The first taste of the old town comes when you turn left up a narrow hill. This takes you past some old university buildings, some of which are still in use today. The university was Switzerland’s first, founded in 1460.
Basel’s Old Town Munster
The end of this narrow street widens up to a square in front of the Minster. There’s a viewing platform at the top for a good view of the city.
There are a few cafes around it, and inside the doorway of one is a wooden city map surrounded by pictures of some of the city’s historic moments, including the plague in 1349 and the zoo opening in 1874.
Walking to the bottom of the hill and then turning right, although not the prettiest street, will take you past the Fine Art Museum and the Kunsthalle art museum.
As you continue on the route and look left, you’ll see my favourite part of the city, the Carnival Fountain by Tinguely Brunnen. Its abstract metal structures and faces are completely mesmerising in the moving water. Every time I looked at it, I saw something new.
I went back to it 3 or 4 times to show different people and just to see it again.
Next to it is an installation by Richard Serra, who made the freestanding metal structures in the Guggenheim Museum in Bilbao.
Basel’s High Street
Taking a right onto Gerbergasse will take you through a busy high street with cafes, restaurants and shops including MSD Goldsmiths where I bought the charm for my bracelet.

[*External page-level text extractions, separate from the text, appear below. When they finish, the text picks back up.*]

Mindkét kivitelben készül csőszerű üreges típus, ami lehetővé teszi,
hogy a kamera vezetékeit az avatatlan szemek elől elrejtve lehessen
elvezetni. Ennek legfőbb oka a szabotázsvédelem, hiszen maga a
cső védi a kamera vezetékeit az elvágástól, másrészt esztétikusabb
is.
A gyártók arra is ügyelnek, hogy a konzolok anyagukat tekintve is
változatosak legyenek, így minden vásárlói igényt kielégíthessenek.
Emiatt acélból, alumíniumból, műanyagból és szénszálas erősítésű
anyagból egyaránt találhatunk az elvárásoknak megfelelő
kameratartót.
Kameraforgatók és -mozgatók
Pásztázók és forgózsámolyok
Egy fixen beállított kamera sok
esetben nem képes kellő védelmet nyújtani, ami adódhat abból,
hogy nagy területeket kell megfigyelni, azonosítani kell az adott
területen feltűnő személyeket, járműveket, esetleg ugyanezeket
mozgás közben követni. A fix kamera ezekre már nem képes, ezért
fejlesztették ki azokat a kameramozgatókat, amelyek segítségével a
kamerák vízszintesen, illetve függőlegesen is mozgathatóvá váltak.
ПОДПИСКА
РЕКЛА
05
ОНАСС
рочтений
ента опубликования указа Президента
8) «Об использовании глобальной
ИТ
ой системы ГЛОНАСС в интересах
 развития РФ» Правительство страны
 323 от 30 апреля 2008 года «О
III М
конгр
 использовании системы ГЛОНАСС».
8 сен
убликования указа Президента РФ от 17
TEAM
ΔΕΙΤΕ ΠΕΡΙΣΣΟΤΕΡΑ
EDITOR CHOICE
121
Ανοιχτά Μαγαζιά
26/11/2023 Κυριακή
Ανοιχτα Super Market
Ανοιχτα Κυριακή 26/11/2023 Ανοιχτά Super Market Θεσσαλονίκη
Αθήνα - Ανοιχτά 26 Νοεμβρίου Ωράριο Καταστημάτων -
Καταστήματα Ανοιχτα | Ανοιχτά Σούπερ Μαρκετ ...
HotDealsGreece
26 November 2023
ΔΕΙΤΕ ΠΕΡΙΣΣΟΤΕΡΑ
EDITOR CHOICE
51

Although it’s full of modern shops and branding, this part of the old town still retains its character, with painted window frames, shutters and window boxes.
Basel is a little hilly, and you have to go uphill again to see the L’Unique Rock Bar’s mural. Its graffiti-style street art features artists like The Who, Amy Winehouse, Nirvana, Freddie Mercury and Pink to name just a few.
If you love walking medieval cities, check out this walk through Norwich’s historic city centre following the modern murals.
Basel’s Old Town Centre
Turning back toward Gerbergasse will take you through to the bright red Town Hall building behind the marketplace. It’s richly decorated inside. My favourite details, although simplistic, are the black on white flower patterns on the low roofs.
If you cross the busy tram lines, there’s a café called Schiesser opposite the Town Hall. The entrance is through a chocolate shop, the café itself is upstairs and serves delicious pastries and light lunches.
Left onto Sattelgasse will take you through one of my favourite streets. The shuttered windows and painted accents look so quaint. The buildings have their construction date above the doorways, what’s the oldest house you can find?
This street must have been a tourist hotspot for a long time because this one household got sick of people looking into their window, so they filled it with bits and pieces they had around the house. Now it’s Basel’s (possibly Europe’s?) smallest museum and the owners change the contents every few weeks.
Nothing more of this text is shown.